__REQUIRED ACTION__. Every line of the material that mentions the word "naar" should be copied out.

(RECORDS SHOWN)

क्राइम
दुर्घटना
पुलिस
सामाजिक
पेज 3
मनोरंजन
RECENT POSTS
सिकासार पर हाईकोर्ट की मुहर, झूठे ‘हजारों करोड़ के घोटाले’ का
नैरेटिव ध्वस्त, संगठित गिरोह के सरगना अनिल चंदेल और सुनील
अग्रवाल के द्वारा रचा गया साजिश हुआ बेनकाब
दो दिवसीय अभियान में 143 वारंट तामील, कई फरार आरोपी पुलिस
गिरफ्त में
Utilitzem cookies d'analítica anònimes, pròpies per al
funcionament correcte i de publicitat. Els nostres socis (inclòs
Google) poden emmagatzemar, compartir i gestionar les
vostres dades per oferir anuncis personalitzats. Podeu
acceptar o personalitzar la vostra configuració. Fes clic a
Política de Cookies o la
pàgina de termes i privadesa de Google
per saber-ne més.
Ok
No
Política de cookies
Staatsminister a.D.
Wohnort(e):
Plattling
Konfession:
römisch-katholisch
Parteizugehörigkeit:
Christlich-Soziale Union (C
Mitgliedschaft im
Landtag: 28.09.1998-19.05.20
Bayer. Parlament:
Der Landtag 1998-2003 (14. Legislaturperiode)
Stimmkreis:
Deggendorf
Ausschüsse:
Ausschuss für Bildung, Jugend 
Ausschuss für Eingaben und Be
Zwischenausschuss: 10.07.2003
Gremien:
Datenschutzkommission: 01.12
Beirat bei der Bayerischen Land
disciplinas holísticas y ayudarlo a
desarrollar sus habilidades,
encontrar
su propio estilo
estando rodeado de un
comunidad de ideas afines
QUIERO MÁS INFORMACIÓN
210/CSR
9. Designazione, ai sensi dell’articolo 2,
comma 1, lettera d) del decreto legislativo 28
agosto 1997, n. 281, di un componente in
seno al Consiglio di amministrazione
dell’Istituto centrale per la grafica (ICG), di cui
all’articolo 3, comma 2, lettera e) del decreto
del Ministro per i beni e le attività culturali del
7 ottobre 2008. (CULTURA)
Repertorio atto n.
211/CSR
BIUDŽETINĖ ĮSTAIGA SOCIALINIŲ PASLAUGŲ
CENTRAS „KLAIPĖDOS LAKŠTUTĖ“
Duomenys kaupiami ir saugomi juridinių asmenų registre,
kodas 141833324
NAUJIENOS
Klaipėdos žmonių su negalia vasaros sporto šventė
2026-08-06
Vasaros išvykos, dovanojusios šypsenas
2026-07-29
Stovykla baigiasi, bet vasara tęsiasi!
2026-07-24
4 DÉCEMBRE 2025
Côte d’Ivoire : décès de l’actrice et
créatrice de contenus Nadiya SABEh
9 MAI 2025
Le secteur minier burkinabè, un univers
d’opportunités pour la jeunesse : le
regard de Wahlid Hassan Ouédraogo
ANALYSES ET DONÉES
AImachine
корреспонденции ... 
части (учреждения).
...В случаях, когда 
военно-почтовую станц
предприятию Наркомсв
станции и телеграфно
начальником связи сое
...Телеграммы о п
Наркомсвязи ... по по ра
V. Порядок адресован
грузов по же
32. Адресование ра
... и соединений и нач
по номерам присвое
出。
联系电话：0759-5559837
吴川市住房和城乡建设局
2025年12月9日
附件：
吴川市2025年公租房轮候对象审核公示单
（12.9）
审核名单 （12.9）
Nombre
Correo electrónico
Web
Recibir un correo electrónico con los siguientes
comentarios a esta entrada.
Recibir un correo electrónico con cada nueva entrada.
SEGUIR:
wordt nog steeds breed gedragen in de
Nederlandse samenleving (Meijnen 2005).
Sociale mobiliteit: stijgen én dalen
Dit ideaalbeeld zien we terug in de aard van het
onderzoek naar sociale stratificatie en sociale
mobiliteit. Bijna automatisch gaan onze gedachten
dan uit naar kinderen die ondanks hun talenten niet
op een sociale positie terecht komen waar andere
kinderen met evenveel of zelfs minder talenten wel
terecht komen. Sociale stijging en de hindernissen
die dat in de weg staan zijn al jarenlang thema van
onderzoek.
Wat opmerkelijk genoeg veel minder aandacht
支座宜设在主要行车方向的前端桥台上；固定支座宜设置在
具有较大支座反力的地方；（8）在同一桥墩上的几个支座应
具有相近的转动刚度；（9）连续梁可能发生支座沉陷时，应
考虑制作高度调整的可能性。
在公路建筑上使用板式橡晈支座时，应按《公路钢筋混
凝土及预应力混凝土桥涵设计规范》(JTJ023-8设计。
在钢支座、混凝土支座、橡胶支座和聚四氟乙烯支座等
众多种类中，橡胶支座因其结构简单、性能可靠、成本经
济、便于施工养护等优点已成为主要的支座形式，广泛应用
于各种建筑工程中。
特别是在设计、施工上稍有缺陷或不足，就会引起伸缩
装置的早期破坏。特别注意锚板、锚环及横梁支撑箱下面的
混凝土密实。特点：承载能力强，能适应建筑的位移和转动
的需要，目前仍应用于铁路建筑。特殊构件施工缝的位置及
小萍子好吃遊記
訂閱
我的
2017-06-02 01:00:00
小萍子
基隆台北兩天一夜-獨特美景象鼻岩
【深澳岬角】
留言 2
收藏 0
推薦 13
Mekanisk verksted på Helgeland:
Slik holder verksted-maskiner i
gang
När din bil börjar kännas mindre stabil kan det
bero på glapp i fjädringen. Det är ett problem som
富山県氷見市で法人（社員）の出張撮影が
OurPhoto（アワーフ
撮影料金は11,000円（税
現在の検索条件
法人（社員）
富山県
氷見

(End RECORDS SHOWN)

__YOUR SOLUTION__.
onderzoek naar sociale stratificatie en sociale
dan uit naar kinderen die ondanks hun talenten niet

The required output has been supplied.